L’humour donc, un sens certain de la provocation, deux caractéristiques qui les rapprochent de leur mentor, Ai Weiwei, lequel les avait d’ailleurs exposé dans son Center for Contemporary Art de Pékin en 2008.

Pour mieux comprendre leur geste, mieux vaut connaître le drame que vécut la famille Gao.

Celle-ci vit à Jinan, la capitale de la province du Shandong, à l’est du pays, lorsque, pendant la “Révolution Culturelle”, Gao Wenchen, leur père, est arrêté, emmené pour interrogatoire. Il meurt le 25 octobre 1968.

Les autorités locales assurent qu’il s’est suicidé, alors que tout atteste du contraire. (Innombrables furent à l’époque les soi disant “suicidés”.)

Leur mère et les six enfants vont connaître une misère noire. Gao Zhen et Gao Jiang sont obligés de quitter l’école. Sans l’aide de leur tante et de leur oncle, les deux frangins ne se seraient pas construits ainsi.

Peut-être est-ce d’ailleurs pour pouvoir mieux lutter contre l’adversité qu’ils ont choisi, depuis toujours, de créer leurs oeuvres à deux.

Mao est donc, comme pour d’autres artistes chinois – par exemple Yan Pei-Ming ou Yu Youhan – l’un des moteurs de la création des Gao.

Toute la gamme de la dérision la plus farouche, de la satire la plus ironique, du blasphème est mise à contribution pour moquer le “vieux Bouddha”.

La raison en est simple: “Parce que” disent-ils dans une de leurs interviews, “le Président Mao a eu un impact négatif durable en Chine, et l’impact se fait encore sentir. Afin de déconstruire et d’éliminer la mythologie qui entoure son image, nous avons besoin de bien le critiquer”.

Cette critique leur a longtemps posé des problèmes. Non seulement ils n’ont pu, pendant des années exposer dans leur propre pays ces travaux jugés subversifs, mais il leur fut longtemps interdit d’accompagner ceux-ci à l’étranger.

Cette époque est aujourd’hui révolue. C’est ainsi que Zhen et Qiang se sont rendus l’année dernière à Kemper, où le Musée d’Art Contemporain avait organisé une rétrospective de leur oeuvre, heureusement surpris par l’accueil qui leur fut réservé et par l’incroyable batterie de questions auxquelles ils furent soumis lors de leurs rencontres avec le public américain.

Pour revenir à L’Exécution du Christ, que l’on peut donc voir actuellement à la Galerie Albert Benamou, c’est probablement, avec une autre sculpture du Grand Timonier dans la même veine, - il est agenouillé et semble demander le pardon (2) – l’oeuvre la plus forte conçue par les Gao Brothers.
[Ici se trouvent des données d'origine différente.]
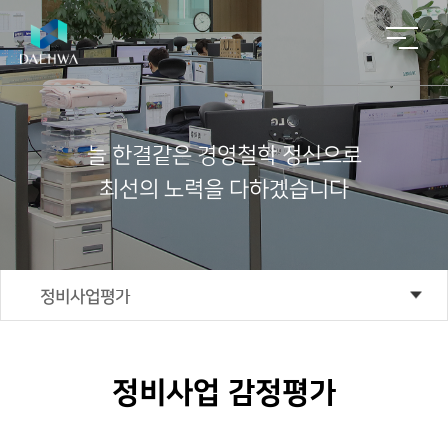
늘
한
결
같
은
경
영
철
학
정
신
으
로
최
선
의
노
력
을
다
하
겠
습
니
다
회
사
주
업
알
ESG
자
사
업
요
무
림
회
소
영
실
문
마
사
ESG
경
개
역
적
의
당
영
부
정비사업평가
ESG
동
인
공
재
감
인
실
산
사
적
개
정
재
천
중
말
평
발/
평
상
공적평가
개
ESG
가
재
가
법
경
채
성
건
절
정비사업 감정평가
인
영
정
용
과
축
차
담보평가
이
비
공
컨
념
사
공
감
고
설
업
적
정
팅
기
대
PF·컨설팅
평
평
평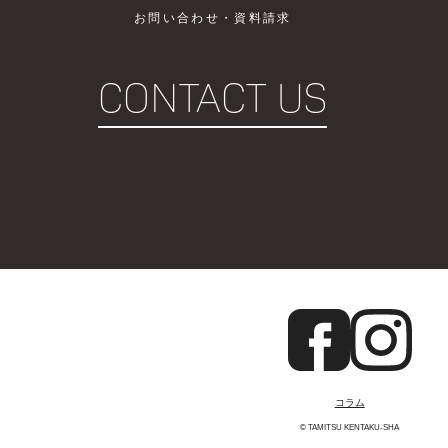
お問い合わせ・資料請求
CONTACT US
コラム
© TAMITSU KENTAKU-SHA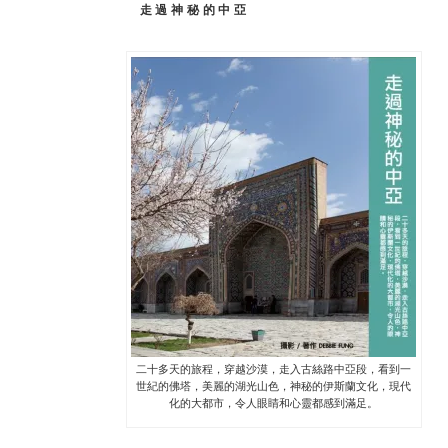
走過神秘的中亞
二十多天的旅程，穿越沙漠，走入古絲路中亞段，看到一
世紀的佛塔，美麗的湖光山色，神秘的伊斯蘭文化，現代
化的大都市，令人眼睛和心靈都感到滿足。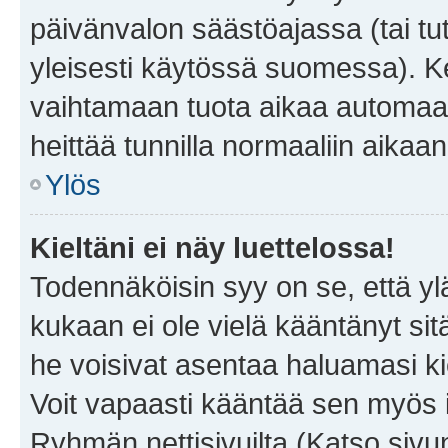
päivänvalon säästöajassa (tai tu
yleisesti käytössä suomessa). Ke
vaihtamaan tuota aikaa automaatti
heittää tunnilla normaaliin aikaan
Ylös
Kieltäni ei näy luettelossa!
Todennäköisin syy on se, että yläp
kukaan ei ole vielä kääntänyt sitä 
he voisivat asentaa haluamasi ki
Voit vapaasti kääntää sen myös i
Ryhmän nettisivuilta (Katso sivun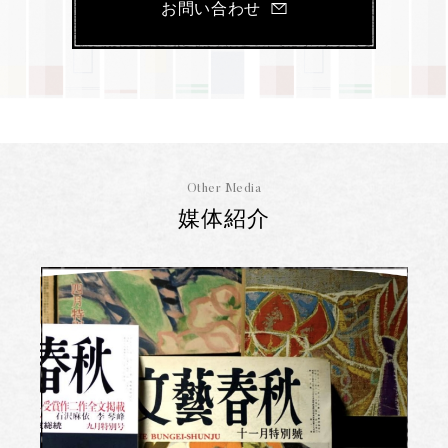
お問い合わせ
Other Media
媒体紹介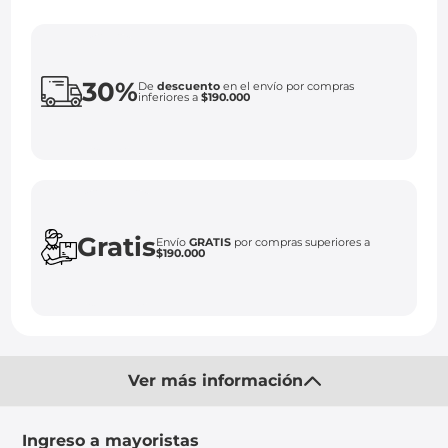
30%
De
descuento
en el envío por compras
inferiores a
$190.000
Gratis
Envío
GRATIS
por compras superiores a
$190.000
Ver más información
Ingreso a mayoristas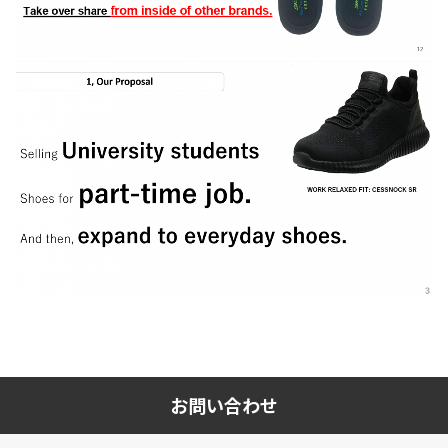
お問い合わせ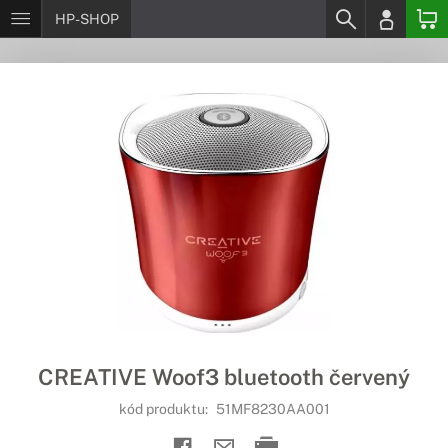
HP-SHOP
CREATIVE Woof3 bluetooth červený
kód produktu:
51MF8230AA001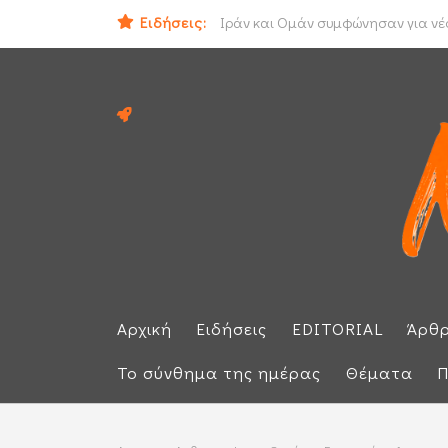
Ειδήσεις:
Ηλεκτρική διασύνδεση Ελλάδας - Κ
Αρχική
Ειδήσεις
EDITORIAL
Άρθ
Το σύνθημα της ημέρας
Θέματα
Π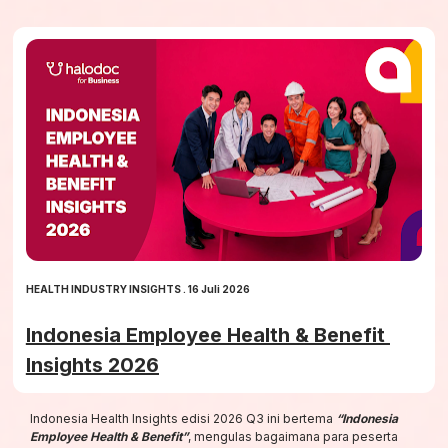
HEALTH INDUSTRY INSIGHTS . 16 Juli 2026
Indonesia Employee Health & Benefit 
Insights 2026
Indonesia Health Insights edisi 2026 Q3 ini bertema 
“Indonesia 
Employee Health & Benefit”
, mengulas bagaimana para peserta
C’est la raison pour laquelle elle figure en bonne place dans l’édition anglaise du MAO, dont nous sommes, Guy Gallice et moi-même les auteurs. (Horizons Editions, Londres). Une oeuvre qui devrait aussi apparaître dans l’édition chinoise à venir...laquelle devrait être imprimée à Hong-Kong, d’où j’écris ces lignes.

PS. En attaché, une repro de la sculpture.

(1) au 24 rue de Penthièvre, 75008. Paris, métro Mirosmesnil Jusqu’au 1er juin 2013. Tel: 01.45.63.12.21

 (2) Par mesure de précaution, la tête de Mao est amovible.